2 The Books of Jacob by Olga Tokarczuk (translated Jennifer Croft) (Riverhead Books) – One of the most memorable fiction reading experiences I had in 2022 was a work in translation, this big, deceptively challenging novel that’s about, on one level, an 18th-century messiah figure as he’s seen through the eyes of all the people whose lives he disrupts. I initially read the book as a very rich but straightforward historical novel about societies and religions in two sprawling extinct polyglot empires.
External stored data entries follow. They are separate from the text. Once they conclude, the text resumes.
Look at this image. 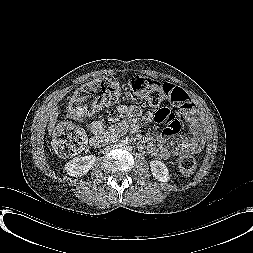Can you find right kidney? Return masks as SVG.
Wrapping results in <instances>:
<instances>
[{
    "instance_id": "right-kidney-1",
    "label": "right kidney",
    "mask_w": 253,
    "mask_h": 253,
    "mask_svg": "<svg viewBox=\"0 0 253 253\" xmlns=\"http://www.w3.org/2000/svg\"><path fill=\"white\" fill-rule=\"evenodd\" d=\"M96 157L94 155H86L83 157H77L69 161L65 165V170L70 176L81 177L85 175L91 167L94 165Z\"/></svg>"
}]
</instances>
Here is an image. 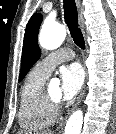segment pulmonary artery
Segmentation results:
<instances>
[{"instance_id":"1","label":"pulmonary artery","mask_w":116,"mask_h":134,"mask_svg":"<svg viewBox=\"0 0 116 134\" xmlns=\"http://www.w3.org/2000/svg\"><path fill=\"white\" fill-rule=\"evenodd\" d=\"M74 56L75 54L72 49L62 48L40 60L35 67L41 73L49 75L57 64L72 60Z\"/></svg>"}]
</instances>
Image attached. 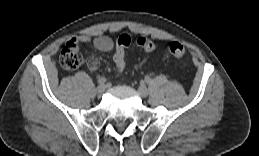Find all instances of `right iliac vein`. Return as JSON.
<instances>
[{
	"mask_svg": "<svg viewBox=\"0 0 259 156\" xmlns=\"http://www.w3.org/2000/svg\"><path fill=\"white\" fill-rule=\"evenodd\" d=\"M105 89H106V87H105V85H99L97 88H96V93L98 94V95H102L103 93H104V91H105Z\"/></svg>",
	"mask_w": 259,
	"mask_h": 156,
	"instance_id": "63e3f726",
	"label": "right iliac vein"
}]
</instances>
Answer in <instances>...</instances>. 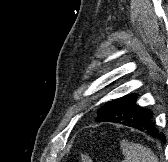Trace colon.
<instances>
[{"label": "colon", "instance_id": "5ec220e1", "mask_svg": "<svg viewBox=\"0 0 168 162\" xmlns=\"http://www.w3.org/2000/svg\"><path fill=\"white\" fill-rule=\"evenodd\" d=\"M80 162H93L91 157L86 155V154H82L80 156Z\"/></svg>", "mask_w": 168, "mask_h": 162}]
</instances>
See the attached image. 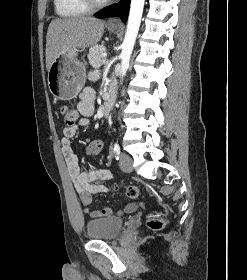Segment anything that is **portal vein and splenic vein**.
<instances>
[{
    "label": "portal vein and splenic vein",
    "instance_id": "obj_1",
    "mask_svg": "<svg viewBox=\"0 0 247 280\" xmlns=\"http://www.w3.org/2000/svg\"><path fill=\"white\" fill-rule=\"evenodd\" d=\"M107 62H108L107 59H104V60H103V64H106Z\"/></svg>",
    "mask_w": 247,
    "mask_h": 280
}]
</instances>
But the longer I thought about it, the more I realized was boiling and bubbling beneath that surface, so that re-reading it was a revelation – and my admiration for Jennifer Croft’s ability to translate all of this bewildering profusion so smoothly only increased every time I revisited the book.

1 M: Son of the Century by Antonio Scurati (translated by Anne Milano Appel) (Harper) – This fat historical novel about what we can only call the formative years of Italian dictator Benito Mussolini was the best work of literature in translation that I read in 2022, and it was also the best fiction-reading experience I had in 2022. That combination – where the novel I loved most wasn’t written in English and therefore won’t be found on my Best Fiction list – is very rare in my reading experience, but from very early on in the year there was little doubt in my mind that it would be true. Like Olivier Guez with Josef Mengele, Antonio Scurati amasses a huge amount of research in order to humanize Mussolini completely – the scathing intelligence, the brutality, the sentimental womanizing, the weird moral fervor – without ever trying to elicit sympathy. The result is a gripping and often sordid reading experience but also a toweringly magnificent one.